-------- Excerpted records --------

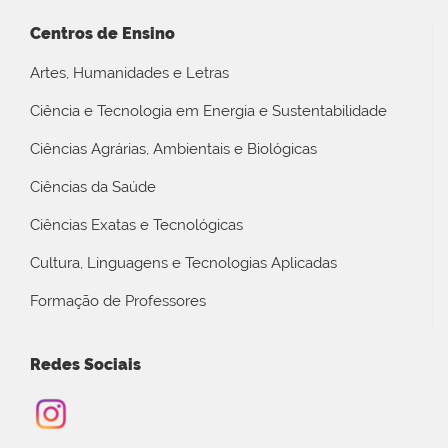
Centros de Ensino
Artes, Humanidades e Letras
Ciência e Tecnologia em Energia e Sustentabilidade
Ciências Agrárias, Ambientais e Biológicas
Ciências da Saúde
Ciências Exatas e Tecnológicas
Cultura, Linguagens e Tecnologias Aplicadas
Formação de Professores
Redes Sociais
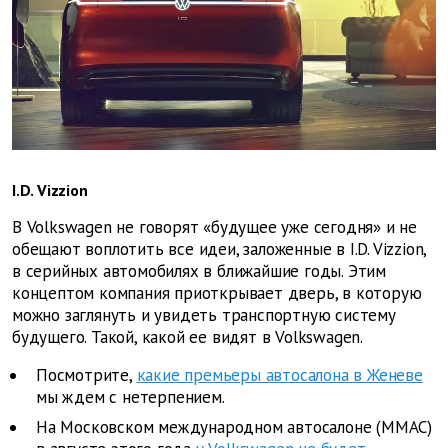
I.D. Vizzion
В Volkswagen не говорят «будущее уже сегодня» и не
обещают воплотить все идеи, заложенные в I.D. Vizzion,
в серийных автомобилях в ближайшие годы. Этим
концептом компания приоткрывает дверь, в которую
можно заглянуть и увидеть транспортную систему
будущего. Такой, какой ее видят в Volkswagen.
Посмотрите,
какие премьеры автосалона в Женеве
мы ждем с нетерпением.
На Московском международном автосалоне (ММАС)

--------
-------- Excerpted records --------

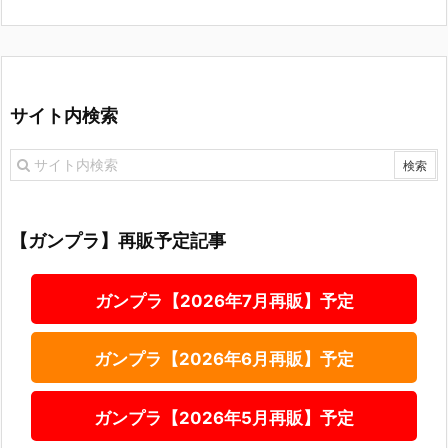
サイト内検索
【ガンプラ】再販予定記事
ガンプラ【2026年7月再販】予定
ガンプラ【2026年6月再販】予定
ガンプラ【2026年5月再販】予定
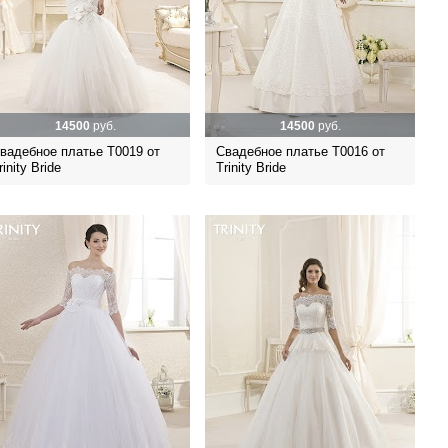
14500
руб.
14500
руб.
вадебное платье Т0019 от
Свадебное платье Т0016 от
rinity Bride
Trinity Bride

--------

Exercise brief: Print, exactly and with no pictures, the lines of the listing above starting at the one that has "Centros de Ensino" and ending at the one that has "На Московском международном автосалоне (ММАС)", both included.

Completed task:
Centros de Ensino
Artes, Humanidades e Letras
Ciência e Tecnologia em Energia e Sustentabilidade
Ciências Agrárias, Ambientais e Biológicas
Ciências da Saúde
Ciências Exatas e Tecnológicas
Cultura, Linguagens e Tecnologias Aplicadas
Formação de Professores
Redes Sociais
I.D. Vizzion
В Volkswagen не говорят «будущее уже сегодня» и не
обещают воплотить все идеи, заложенные в I.D. Vizzion,
в серийных автомобилях в ближайшие годы. Этим
концептом компания приоткрывает дверь, в которую
можно заглянуть и увидеть транспортную систему
будущего. Такой, какой ее видят в Volkswagen.
Посмотрите,
какие премьеры автосалона в Женеве
мы ждем с нетерпением.
На Московском международном автосалоне (ММАС)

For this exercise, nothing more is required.